The Indigenous and Remote Eye Health Service (IRIS) — delivered by Vanguard Health — has been making a difference to the lives of First Nations people living with cataract for more than a decade.
The IRIS program was the first of its kind when it was established in 2010, following advocacy by the Australian Society of Ophthalmologists to attain funding from the federal government.
Today, it’s returning to the Northern Territory (NT), after being awarded an Australian Government contract to provide at least 800 cataract surgeries to the NT’s First Nations people over the next two years.
The timing could not be better, with Indigenous Australians waiting 48 days longer, on average, than non-Indigenous Australians for sight-saving cataract surgery.
It also follows a 4.8 per cent increase in cataract surgery waiting times for Indigenous Australians compared to non-Indigenous Australians, between 2017–18 and 2019–20, despite waiting periods remaining consistent for non-Indigenous Australians.
All Australians deserve equal access to safe and high-quality eye-health services, but the statistics reinforce that more needs to be done to improve health outcomes for First Nations communities. Aboriginal and Torres Strait Islander communities experience vision impairment and blindness at three times the rate of other Australians. When we break this down further and look at the main causes, cataract is second on the list and responsible for 20 per cent of cases.
This is why Vanguard Health delivers the IRIS program, a model specifically designed to engage with and support the participation of more Australian ophthalmologists in outreach service.
Ophthalmologists play a crucial role in the IRIS program and help our teams contribute to achieving real patient outcomes through the delivery of eye clinics and surgical services directly to remote and rural communities across Australia.

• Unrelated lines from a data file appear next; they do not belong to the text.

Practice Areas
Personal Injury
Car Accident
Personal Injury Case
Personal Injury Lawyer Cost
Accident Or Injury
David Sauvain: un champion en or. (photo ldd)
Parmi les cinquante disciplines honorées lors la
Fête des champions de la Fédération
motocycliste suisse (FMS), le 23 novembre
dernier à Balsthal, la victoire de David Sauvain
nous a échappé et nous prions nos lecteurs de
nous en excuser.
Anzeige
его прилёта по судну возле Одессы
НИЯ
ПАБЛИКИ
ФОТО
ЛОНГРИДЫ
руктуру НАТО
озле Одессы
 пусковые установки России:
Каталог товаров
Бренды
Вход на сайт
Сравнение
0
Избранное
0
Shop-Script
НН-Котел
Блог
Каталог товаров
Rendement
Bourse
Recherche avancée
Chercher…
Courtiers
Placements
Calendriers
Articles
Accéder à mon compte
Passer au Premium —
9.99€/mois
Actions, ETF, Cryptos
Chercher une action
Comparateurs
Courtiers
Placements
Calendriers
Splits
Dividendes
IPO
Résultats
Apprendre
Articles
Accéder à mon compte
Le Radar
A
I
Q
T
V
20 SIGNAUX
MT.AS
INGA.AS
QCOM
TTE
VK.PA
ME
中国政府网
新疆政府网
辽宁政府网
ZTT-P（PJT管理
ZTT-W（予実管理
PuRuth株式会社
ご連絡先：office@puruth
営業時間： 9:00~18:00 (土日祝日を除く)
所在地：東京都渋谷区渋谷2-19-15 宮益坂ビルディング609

We also recognise that bringing additional resources into rural and remote communities is essential to provide culturally appropriate care to First Nations people on Country, while reducing the growing wait times for cataract surgery.
Patients often report to us they want to be able to undertake basic tasks, like gardening and fishing, that connect them to Country but have become challenging with a vision impairment — a message we heard repeatedly in our most recent trip to Katherine in the NT.
We work closely and collaboratively with Aboriginal Community Controlled Health Organisations (ACCHOs) and local health services to provide a seamless service for patients and remove the complexities and stress associated with getting to and from their remote communities to a hospital for treatment.
For our clinical teams delivering the IRIS program, there are few things more rewarding than returning the gift of sight and quality of life to the patients we treat.
A typical IRIS program team will consist of an ophthalmologist (eye surgeon), medical registrar, registered nurse, theatre nurse, orthoptist/optometrist and an outreach coordinator — all of whom are overseen by a program manager.
At the IRIS program, we welcome providing additional support to all and any state and territory health services that are seeking to bridge the gap and reduce the cataract waiting lists for Indigenous patients.